How should we respond to athletes voicing their political opinions?

The NBA All-Star Weekend brought us storylines about Russell Westbrook and Kevin Durant, LeBron James and Kyrie Irving, injuries and Joel Embiid’s controversial run in the Skills Challenge.  But perhaps the biggest storyline of the weekend is the controversy between LeBron James and Fox News host Laura Ingraham.  

“Uninterrupted” is a YouTube channel funded by ESPN, on which both current and former athletes talk about issues that surround them or issues around the country. This is one of the platforms that LeBron James used to voice his dislike of President Donald Trump. Previously, James had called Trump “a bum” and said that he doesn’t care about the people. In this video, both James and Durant were critical of Trump, and fuel was added to the fire by Champion, who encouraged the conversation, as any good host should.

Laura Ingraham and Fox News did not appreciate this content. Ingraham went on her show on the same day that the video was posted and went after both James and Durant in a personal way.
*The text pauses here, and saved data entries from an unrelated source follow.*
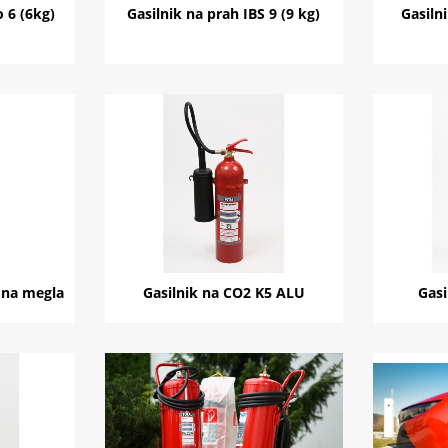
 6 (6kg)
Gasilnik na prah IBS 9 (9 kg)
Gasiln
dna megla
Gasilnik na CO2 K5 ALU
Gasi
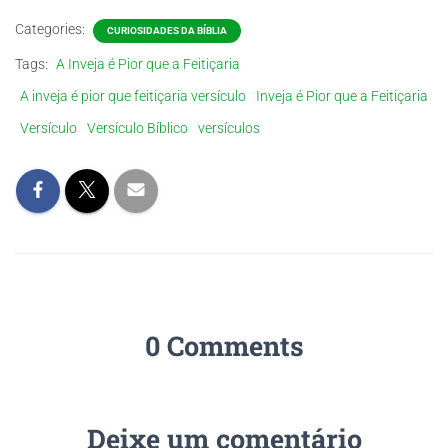
Categories:
CURIOSIDADES DA BÍBLIA
Tags:
A Inveja é Pior que a Feitiçaria
A inveja é pior que feitiçaria versículo
Inveja é Pior que a Feitiçaria
Versículo
Versículo Bíblico
versículos
0 Comments
Deixe um comentário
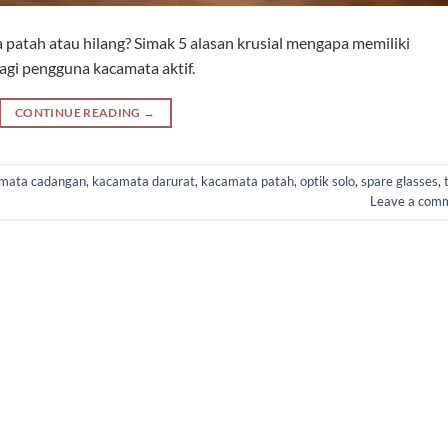
patah atau hilang? Simak 5 alasan krusial mengapa memiliki
agi pengguna kacamata aktif.
CONTINUE READING
→
mata cadangan
,
kacamata darurat
,
kacamata patah
,
optik solo
,
spare glasses
,
Leave a com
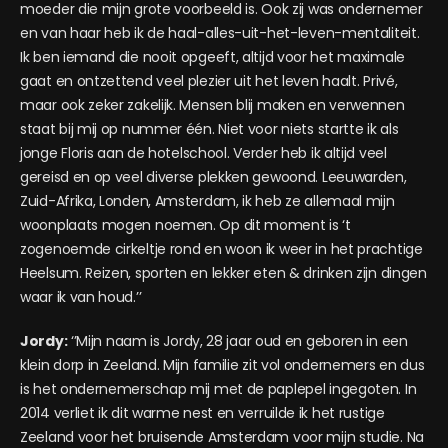
moeder die mijn grote voorbeeld is. Ook zij was ondernemer
en van haar heb ik de haal-alles-uit-het-leven-mentaliteit.
Ik ben iemand die nooit opgeeft, altijd voor het maximale
gaat en ontzettend veel plezier uit het leven haalt. Privé,
maar ook zeker zakelijk. Mensen blij maken en verwennen
staat bij mij op nummer één. Niet voor niets startte ik als
jonge
Floris aan de hotelschool. Verder heb ik altijd veel
gereisd en op veel diverse plekken gewoond. Leeuwarden,
Zuid-Afrika, Londen, Amsterdam, ik heb ze allemaal mijn
woonplaats mogen noemen. Op dit moment is ‘t
zogenoemde cirkeltje rond en woon ik weer in het prachtige
Heelsum. Reizen, sporten en lekker eten & drinken zijn dingen
waar ik van houd.’’
Jordy:
‘’Mijn naam is Jordy, 28 jaar oud en geboren in een
klein dorp in Zeeland. Mijn familie zit vol ondernemers en dus
is het ondernemerschap mij met de paplepel ingegoten. In
2014 verliet ik dit warme nest en verruilde ik het rustige
Zeeland voor het bruisende Amsterdam voor mijn studie. Na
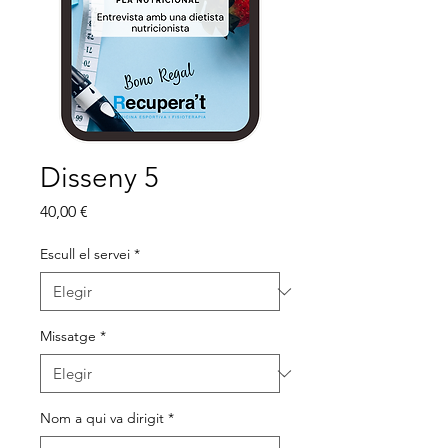
Disseny 5
Precio
40,00 €
Escull el servei
*
Missatge
*
Nom a qui va dirigit
*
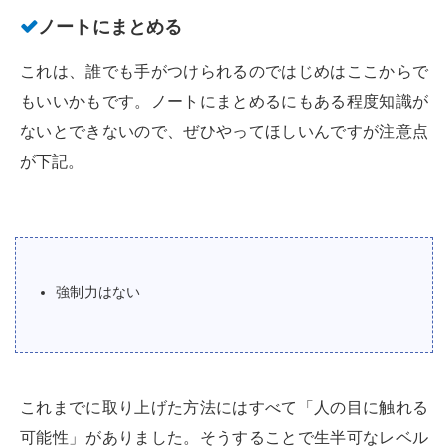
ノートにまとめる
これは、誰でも手がつけられるのではじめはここからで
もいいかもです。ノートにまとめるにもある程度知識が
ないとできないので、ぜひやってほしいんですが注意点
が下記。
強制力はない
これまでに取り上げた方法にはすべて「人の目に触れる
可能性」がありました。そうすることで生半可なレベル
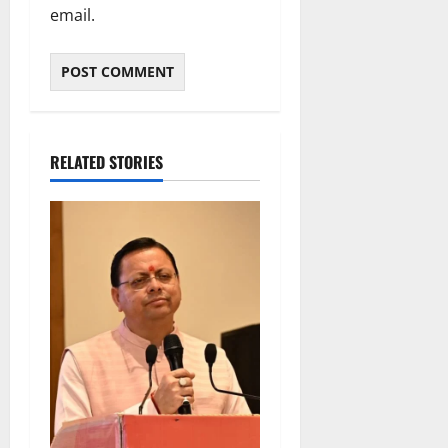
email.
RELATED STORIES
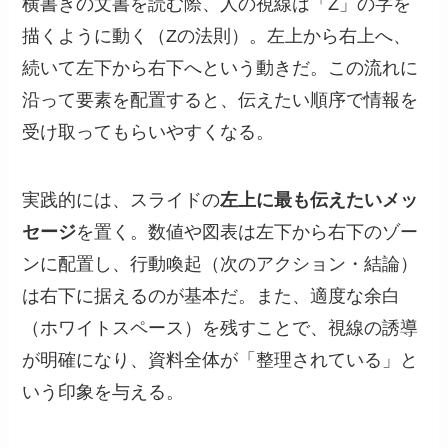
横書きの文書を読む際、人の視線は「Z」の字を
描くように動く（Zの法則）。左上から右上へ、
続いて左下から右下へという動きだ。この流れに
沿って要素を配置すると、伝えたい順序で情報を
受け取ってもらいやすくなる。
実践的には、スライドの
左上に最も伝えたいメッ
セージ
を置く。数値や図表は左下から右下のゾー
ンに配置し、行動喚起（次のアクション・結論）
は右下に据えるのが基本だ。また、適度な余白
（ホワイトスペース）を残すことで、視線の誘導
が明確になり、資料全体が「整理されている」と
いう印象を与える。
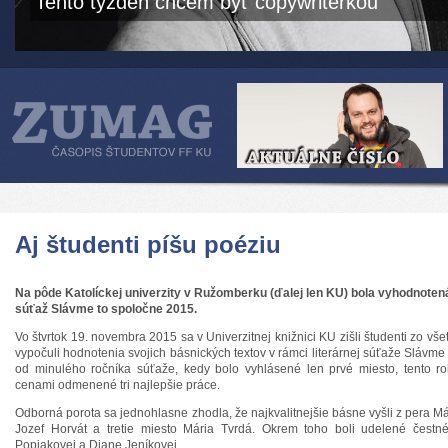
Tento týždeň chcem byť copywriterkou
Aj študenti píšu poéziu
Na pôde Katolíckej univerzity v Ružomberku (ďalej len KU) bola vyhodnoten
súťaž Slávme to spoločne 2015.
Vo štvrtok 19. novembra 2015 sa v Univerzitnej knižnici KU zišli študenti zo vš
vypočuli hodnotenia svojich básnických textov v rámci literárnej súťaže Slávme
od minulého ročníka súťaže, kedy bolo vyhlásené len prvé miesto, tento r
cenami odmenené tri najlepšie práce.
Odborná porota sa jednohlasne zhodla, že najkvalitnejšie básne vyšli z pera Már
Jozef Horvát a tretie miesto Mária Tvrdá. Okrem toho boli udelené čestn
Popjakovej a Diane Jeníkovej.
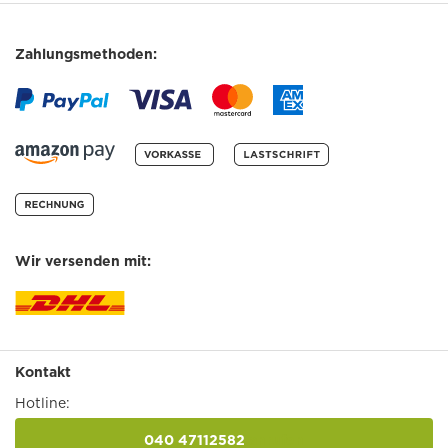
Zahlungsmethoden:
Wir versenden mit:
Kontakt
Hotline:
040 47112582
anrufen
Ingraham called James’ political commentary “unintelligible” and “ungrammatical.” She also poked fun at LeBron not going to college and getting an education. Ingraham ended her segment by saying, “LeBron and Kevin, you’re great players, but no one voted for you. Millions of people elected Trump to be their ‘coach,’ so keep the political commentary to yourself, or as someone once said, ‘shut up and dribble.’”

I am a conservative person. I voted for Donald Trump in 2016. But I do not support what Laura Ingraham said to and about LeBron James and Kevin Durant. Regardless of what I think of King James’ and KD’s comments about the President, they have the right to say those things and hold those opinions. Ingraham’s statements were fine until she overstepped her right to free speech when she told James and Durant to “shut up and dribble.” Saying that these athletes do not know what they are talking about, or aren’t smart enough to understand, while it is a poor opinion to have and voice, is fine. But telling them that they should not voice their opinion because it does not coincide with yours crosses the line, and violates the First Amendment.

American citizens do not forfeit their right to free speech as soon as they become famous.

LeBron James, Kevin Durant and Cari Champion are going to keep voicing their opinions, whether the people at Fox News like it or not. So, what should Laura Ingraham have done in this situation?

There are two good ways to handle this. First, she could have just said that James and Durant’s opinions are wrong and that we shouldn’t listen to them because they are basketball players, not political figures, which is a valid argument. The other way she could have handled the situation is to give examples of Trump caring about the American public and how his policies are designed to help people who are struggling.

In any circle of discussion or argument, it takes more than just telling the other party that they are “a dumb jock” to win an argument, or to persuade anyone. Providing evidence as to why they are wrong would help more.

“LeBron James speaks about politics, that’s his right, he’s allowed to do that. Some of the stuff he says I think is not completely wrong. But why would we treat, as a country, his version of politics with more credibility than people who have studied the issues, studied the personalities for a long time? I don’t, and I don’t think other people should,” said Ben Shapiro on ep. 478 of his podcast The Ben Shapiro.  

The First Amendment to the U.S. Constitution gives everyone a voice, regardless of their views and beliefs or even their social or economic status. The United States is great because of the diversity in opinions. However, these opinions cannot be attacked based on their sources. If people are told not to think for themselves, our society will lose the attributes that made it great.